From 2022 to 2024, wildfires exposed an additional 43 million Americans to ozone levels exceeding current federal air quality standards. As NASA Science reported, the 2023 Canadian wildfires — which burned twice as much land as the previous record — showed how widely these risks can spread, with smoke-driven ozone increases stretching across the Midwest and into parts of the Northeast and South.
“Higher daily ozone concentrations can increase asthma attacks, hospital admissions, and mortality,” said Kristie Ebi, a public health and climate scientist at the University of Washington. “It’s not quite as deadly as tiny particles, but it’s still a very important pollutant, which is why it’s regulated.”
AI-Powered Methodology
To track these changes, researchers used deep learning — a form of artificial intelligence — to combine data from approximately 1,000 ground-based air quality stations with satellite observations, weather data, and atmospheric models.
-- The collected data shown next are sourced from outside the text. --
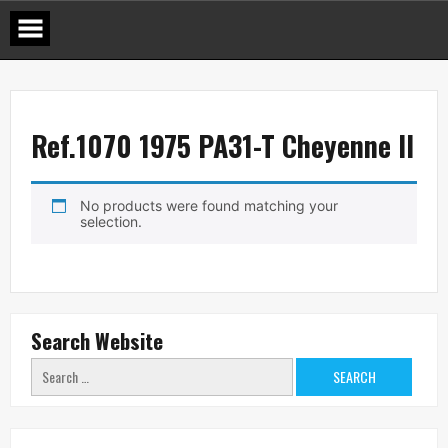
Skip
to
content
Ref.1070 1975 PA31-T Cheyenne II
No products were found matching your
selection.
Search Website
Search
for: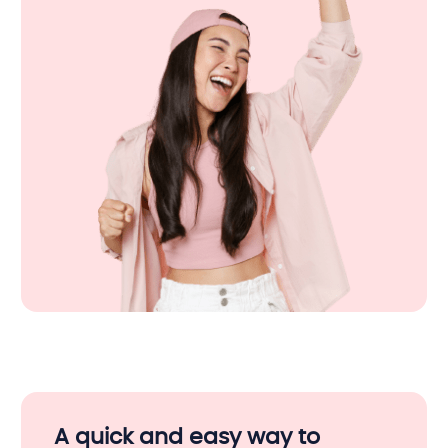
A quick and easy way to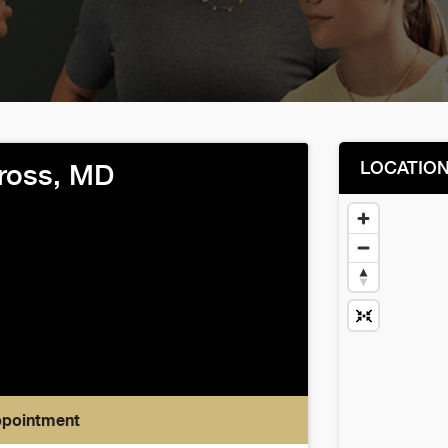
LOCATIO
ross, MD
ppointment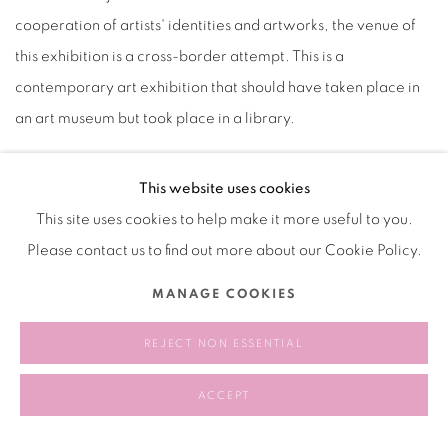
cooperation of artists' identities and artworks, the venue of
this exhibition is a cross-border attempt. This is a
contemporary art exhibition that should have taken place in
an art museum but took place in a library.
This website uses cookies
This site uses cookies to help make it more useful to you.
2024.04.30 - 2024.06.10
Please contact us to find out more about our Cookie Policy.
RELATED ARTIST
MANAGE COOKIES
REJECT NON ESSENTIAL
LIANG HAO 梁浩
ACCEPT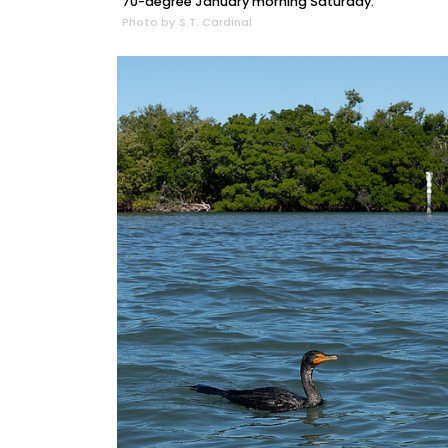
70-degree January morning Saturday.
Photo by S.T. Cardinal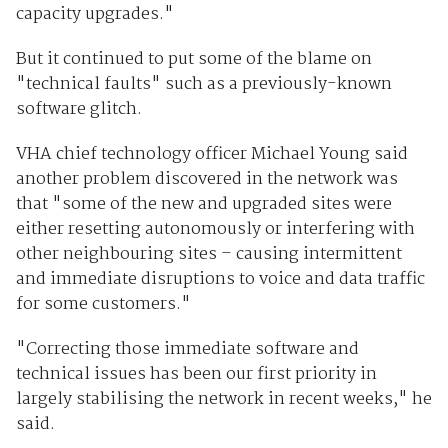
capacity upgrades."
But it continued to put some of the blame on
"technical faults" such as a previously-known
software glitch.
VHA chief technology officer Michael Young said
another problem discovered in the network was
that "some of the new and upgraded sites were
either resetting autonomously or interfering with
other neighbouring sites – causing intermittent
and immediate disruptions to voice and data traffic
for some customers."
"Correcting those immediate software and
technical issues has been our first priority in
largely stabilising the network in recent weeks," he
said.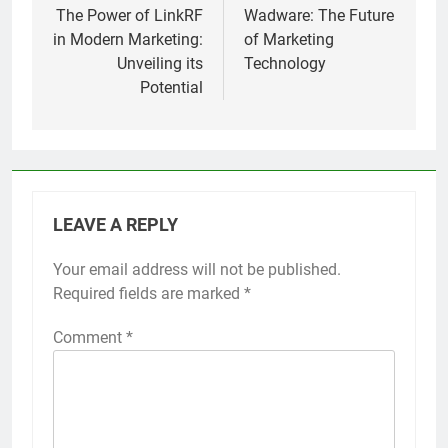
navigation
The Power of LinkRF
Wadware: The Future
in Modern Marketing:
of Marketing
Unveiling its
Technology
Potential
LEAVE A REPLY
Your email address will not be published.
Required fields are marked
*
Comment
*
This created a first-of-its-kind dataset estimating daily surface ozone from 2003 to 2024 on a kilometer-by-kilometer grid across the contiguous United States.
The study highlights a critical gap in monitoring: the EPA’s ground monitoring stations cover only 2% of the continental U.S., mostly in urban areas. “Experts have long called for expanding the air pollution monitoring network to improve research on wildfire smoke exposure and provide the data needed to better protect public health,” said Teresa Feo, research director at Megafire Action.
Climate Change as a Driving Force
Climate change is amplifying the problem. A 2023 study found that climate change increased the intensity of Canada’s 2023 fire season by at least 50% and doubled the chances of the drier, hotter weather conditions needed for such fires. The average U.S. land burned annually is now 9% higher than the 2003-2014 average.
Rutgers atmospheric scientist Lixu Jin, who was not part of the study, noted that “human-caused climate change is an important contributor, because it increases hot, dry fire-weather conditions in many regions.”
What Comes Next
The study emerges amid political controversy over ozone standards. Both the Biden and Trump administrations have delayed or weakened proposed tightening of regulations. Former EPA Administrator Gina McCarthy criticized the current administration’s approach: “Wildfires cause death and destruction, but the greatest danger may come from smoke and extreme heat increasing the ozone that harms people’s health. So the big question is, when are we going to stop the nonsense from this administration to burn more and more ‘beautiful’ fossil fuels?”
Looking ahead, the findings add to a growing body of research on wildfire smoke’s health impacts. A 2025 study in Nature calculated that 2023 Canadian wildfire smoke killed 82,100 people globally (33,000 in the U.S.) due to particle pollution. Another study projected that by 2050, wildfire smoke would kill more than 70,000 people in the U.S. annually at current rates of warming.
NASA’s John Haynes emphasized the value of satellite monitoring: “NASA Earth observations, along with ground monitoring networks, help reveal air quality risks from wildfires that can cross state lines, giving air quality managers better decision-making information as wildfire smoke affects more communities.”
As climate change continues to intensify wildfire seasons across North America, the study underscores a sobering reality: the clean air gains of recent decades are increasingly fragile, and protecting them will require both aggressive emissions reductions and expanded monitoring infrastructure.